Ma l’esperienza che ho avuto leggendo “Il Grande Gatsby” da adulto è stata molto diversa. Direi che questa lettura è stata più profonda, più enfaticamente sentita. Mentre la maggior parte dei giovani ammira l’amore giovanile di Gatsby per Daisy – per la possibilità associata alla sua classe economica e sociale, e per quello che lui era anche con Daisy, in quel brillante momento nel tempo – c’è molto sottotesto che diventa più chiaro con l’età, sottotesto di cui Fitzgerald deve essere stato acutamente consapevole quando ha scritto “Il Grande Gatsby: Io cambio. Man mano che cresco, i miei sogni cambiano, così come le mie idee su chi posso essere e cosa voglio durante il breve tempo che sono in vita. Gatsby non ha imparato questo. È una lezione a cui si è chiuso. Dal momento in cui incontra Daisy, le sue idee su chi è, cosa vuole e cosa può diventare sono immutabili. È ironico che sia così innamorato del momento di maggiore possibilità nella sua giovinezza, il momento in cui ha baciato Daisy, ma il suo amore per quel momento ha reso tutte le altre vie di possibilità impossibili, lo ha fossilizzato, sigillato nell’ambra, trasformato in pietra – ha reso possibile per lui vedere solo una versione di sé. Dopo anni di traffici subdoli e affari loschi, è ricco, popolare, temuto, rispettato. A West Egg, organizza feste scintillanti dove i vecchi e i nuovi ricchi fanno baldoria insieme. Possiede le auto più nuove e squisite e ha maniere e un guardaroba all’altezza della sua nuova posizione sociale. Quando incontriamo Gatsby, ha lavorato furiosamente per diventare l’uomo che, in superficie, l’alta società avrebbe ritenuto un buon partito per Daisy. E alla fine, questa immutabilità, questa cecità al cambiamento, il fatto che Gatsby possa immaginarsi come una sola cosa, lo limita.

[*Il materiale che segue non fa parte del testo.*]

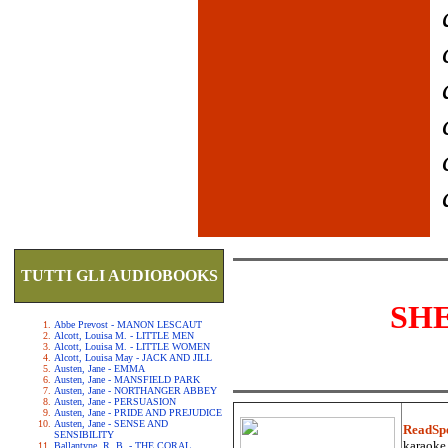
TUTTI GLI AUDIOBOOKS
SH
Abbe Prevost - MANON LESCAUT
Alcott, Louisa M. - LITTLE MEN
Alcott, Louisa M. - LITTLE WOMEN
Alcott, Louisa May - JACK AND JILL
Austen, Jane - EMMA
Austen, Jane - MANSFIELD PARK
Austen, Jane - NORTHANGER ABBEY
Austen, Jane - PERSUASION
Austen, Jane - PRIDE AND PREJUDICE
Austen, Jane - SENSE AND
ReadSp
SENSIBILITY
karaoke.
Ballantyne, R. B. - THE CORAL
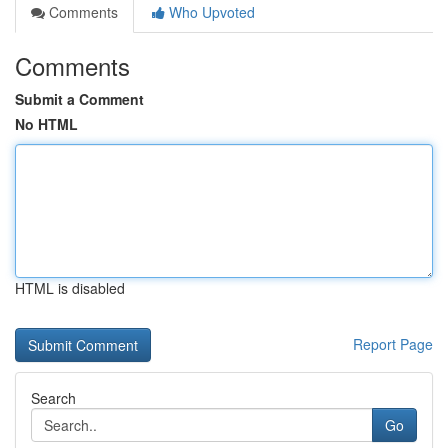
Comments
Who Upvoted
Comments
Submit a Comment
No HTML
HTML is disabled
Report Page
Search
Go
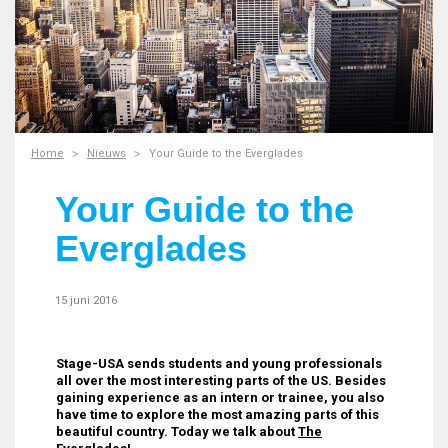
Home
Nieuws
Your Guide to the Everglades
Your Guide to the
Everglades
15 juni 2016
Stage-USA sends students and young professionals
all over the most interesting parts of the US. Besides
gaining experience as an intern or trainee, you also
have time to explore the most amazing parts of this
beautiful country. Today we talk about
The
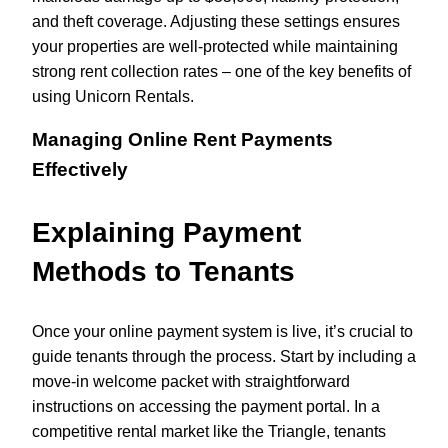
and theft coverage. Adjusting these settings ensures
your properties are well-protected while maintaining
strong rent collection rates – one of the key benefits of
using Unicorn Rentals.
Managing Online Rent Payments
Effectively
Explaining Payment
Methods to Tenants
Once your online payment system is live, it’s crucial to
guide tenants through the process. Start by including a
move-in welcome packet with straightforward
instructions on accessing the payment portal. In a
competitive rental market like the Triangle, tenants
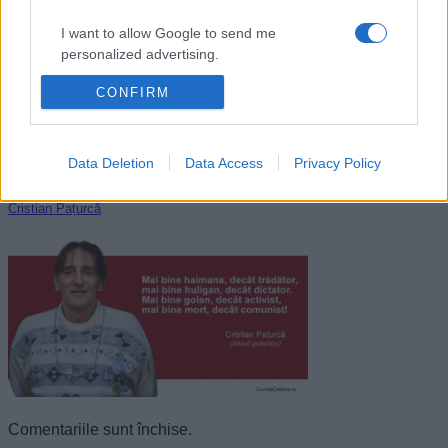
I want to allow Google to send me
personalized advertising.
CONFIRM
I want to allow Google to enable storage
related to analytics like cookies on web or
device identifiers in apps.
Data Deletion
Data Access
Privacy Policy
I want to allow Google to enable storage
related to functionality of the website or app.
Cristian Pațurcă
I want to allow Google to enable storage
related to personalization.
I want to allow Google to enable storage
related to security, including authentication
functionality and fraud prevention, and other
user protection.
Comentariile sunt închise.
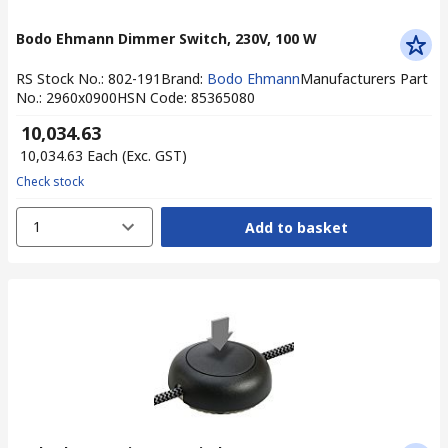
Bodo Ehmann Dimmer Switch, 230V, 100 W
RS Stock No.
:
802-191
Brand
:
Bodo Ehmann
Manufacturers Part
No.
:
2960x0900
HSN Code
:
85365080
₹ 10,034.63
₹ 10,034.63
Each
(Exc. GST)
Check stock
1
Add to basket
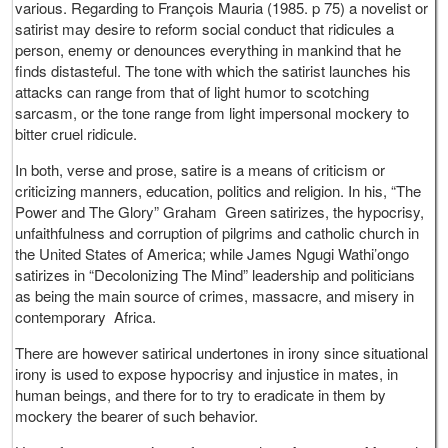
various. Regarding to François Mauria (1985. p 75) a novelist or
satirist may desire to reform social conduct that ridicules a
person, enemy or denounces everything in mankind that he
finds distasteful. The tone with which the satirist launches his
attacks can range from that of light humor to scotching
sarcasm, or the tone range from light impersonal mockery to
bitter cruel ridicule.
In both, verse and prose, satire is a means of criticism or
criticizing manners, education, politics and religion. In his, “The
Power and The Glory” Graham Green satirizes, the hypocrisy,
unfaithfulness and corruption of pilgrims and catholic church in
the United States of America; while James Ngugi Wathi’ongo
satirizes in “Decolonizing The Mind” leadership and politicians
as being the main source of crimes, massacre, and misery in
contemporary Africa.
There are however satirical undertones in irony since situational
irony is used to expose hypocrisy and injustice in mates, in
human beings, and there for to try to eradicate in them by
mockery the bearer of such behavior.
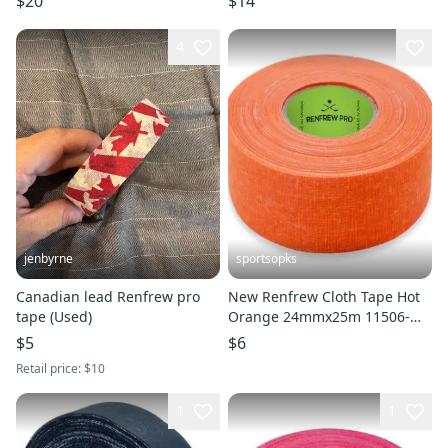
$20
$14
4
jenbyrne
sportsopks
Canadian lead Renfrew pro
New Renfrew Cloth Tape Hot
tape (Used)
Orange 24mmx25m 11506-
ren104456
$5
$6
Retail price:
$10
1
1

E’ quasi come se l’incapacità di Gatsby di riconoscere le opportunità di cambiamento in se stesso significasse che non può riconoscere il cambiamento nemmeno negli altri. Quando incontra nuovamente Daisy, vede solo la ragazza di cui si è innamorato. Non riesce a capire che lei non è la stessa persona che era perché sono successe tante cose nella sua vita: è stata sposata per un certo numero di anni e ha avuto un figlio. L’accumulo di giorni passati a modellarsi al marito e a prendersi cura con noncuranza del suo bambino l’ha cambiata dalla ragazza che era. Nick lo vede in lei, nel modo in cui parla, con “calore fluttuante e febbrile”. Ma l’amore di Gatsby per la sua fanciullezza gli fa sentire solo la giovinezza nella sua voce, ed è sordo all’età nelle sue parole. Gli adulti lo capiscono, intrinsecamente, segnati come sono dagli anni, dal tempo che li avvolge a strati: una cipolla che cresce rotonda e cerosa nella terra. Allo stesso modo, penso che questo sia il motivo per cui Gatsby sottovaluta la portata della malizia di Tom, e la perfidia della classe sociale di cui ha lottato per entrare a far parte.

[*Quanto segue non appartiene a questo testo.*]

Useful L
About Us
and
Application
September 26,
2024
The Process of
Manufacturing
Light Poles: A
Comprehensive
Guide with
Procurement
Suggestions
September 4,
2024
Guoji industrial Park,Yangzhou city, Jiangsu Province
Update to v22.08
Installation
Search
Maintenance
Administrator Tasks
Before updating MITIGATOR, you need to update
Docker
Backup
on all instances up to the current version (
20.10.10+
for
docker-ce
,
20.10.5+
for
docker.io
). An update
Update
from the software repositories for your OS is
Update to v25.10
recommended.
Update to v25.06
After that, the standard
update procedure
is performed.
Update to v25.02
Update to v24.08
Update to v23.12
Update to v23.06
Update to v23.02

E questa, forse, era l’idea più invisibile per me come giovane lettore: che la stessa classe sociale che incarnava il sogno che Gatsby voleva per sé era basata sull’esclusione. Che Gatsby era condannato fin dall’inizio. Era nato all’esterno; sarebbe morto all’esterno. Affamato com’ero di fuggire dalla mia piccola città di campagna, dalle mie povere origini, da adolescente potevo vedere solo il desiderio di Gatsby. Ero troppo giovane per sapere che il suo desiderio è sprecato dal momento in cui lo sente. Il cuore stagionato soffre per James Gatz, il perpetuo bambino, il romantico arrestato, legato da un momento perfetto al fallimento.

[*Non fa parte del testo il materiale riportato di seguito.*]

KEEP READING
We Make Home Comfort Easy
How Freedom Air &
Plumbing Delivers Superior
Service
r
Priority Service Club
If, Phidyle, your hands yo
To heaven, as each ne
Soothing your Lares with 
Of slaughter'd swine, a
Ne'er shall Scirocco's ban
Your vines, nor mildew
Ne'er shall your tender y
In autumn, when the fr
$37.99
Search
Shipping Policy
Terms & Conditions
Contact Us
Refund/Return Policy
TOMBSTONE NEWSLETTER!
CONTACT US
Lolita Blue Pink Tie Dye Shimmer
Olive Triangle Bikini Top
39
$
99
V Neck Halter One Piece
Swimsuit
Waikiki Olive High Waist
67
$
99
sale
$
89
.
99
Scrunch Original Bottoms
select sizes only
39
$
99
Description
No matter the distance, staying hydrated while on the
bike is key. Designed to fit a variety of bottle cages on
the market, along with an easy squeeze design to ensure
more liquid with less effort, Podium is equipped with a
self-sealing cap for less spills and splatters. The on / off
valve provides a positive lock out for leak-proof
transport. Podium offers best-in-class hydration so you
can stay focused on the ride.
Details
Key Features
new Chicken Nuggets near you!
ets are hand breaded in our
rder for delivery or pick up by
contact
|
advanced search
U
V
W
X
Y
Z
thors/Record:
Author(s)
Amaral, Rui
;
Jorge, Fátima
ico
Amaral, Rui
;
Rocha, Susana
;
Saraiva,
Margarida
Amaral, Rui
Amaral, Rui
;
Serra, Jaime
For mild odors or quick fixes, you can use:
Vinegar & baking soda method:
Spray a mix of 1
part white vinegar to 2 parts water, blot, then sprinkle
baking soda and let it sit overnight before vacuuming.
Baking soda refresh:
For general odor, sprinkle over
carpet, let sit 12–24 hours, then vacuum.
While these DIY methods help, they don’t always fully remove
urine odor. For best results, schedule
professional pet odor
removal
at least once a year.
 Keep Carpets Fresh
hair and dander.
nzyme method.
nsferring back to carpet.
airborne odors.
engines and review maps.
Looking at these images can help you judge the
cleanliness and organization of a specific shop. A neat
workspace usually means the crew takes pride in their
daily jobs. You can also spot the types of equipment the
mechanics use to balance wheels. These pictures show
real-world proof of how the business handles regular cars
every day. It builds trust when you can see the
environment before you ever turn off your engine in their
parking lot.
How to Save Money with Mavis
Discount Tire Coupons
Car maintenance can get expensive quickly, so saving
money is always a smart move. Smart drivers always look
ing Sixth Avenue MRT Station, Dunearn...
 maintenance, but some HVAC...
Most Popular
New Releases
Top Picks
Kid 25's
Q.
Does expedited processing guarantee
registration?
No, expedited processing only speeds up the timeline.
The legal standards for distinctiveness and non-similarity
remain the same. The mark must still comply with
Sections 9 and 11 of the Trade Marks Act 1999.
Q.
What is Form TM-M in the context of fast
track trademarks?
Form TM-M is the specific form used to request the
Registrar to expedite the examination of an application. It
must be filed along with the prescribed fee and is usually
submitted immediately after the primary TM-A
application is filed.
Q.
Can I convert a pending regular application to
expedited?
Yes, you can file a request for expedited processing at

Questo è un libro che resiste, generazione dopo generazione, perché ogni volta che un lettore ritorna a “Il Grande Gatsby”, scopriamo nuove rivelazioni, nuove intuizioni, nuovi brucianti pezzi di linguaggio. Leggete e testimoniate la permanenza della storia, il suo cuore robusto. Leggete e testimoniate di Jay Gatsby, che bruciava luminoso e audace e condannato come il suo creatore. Leggere.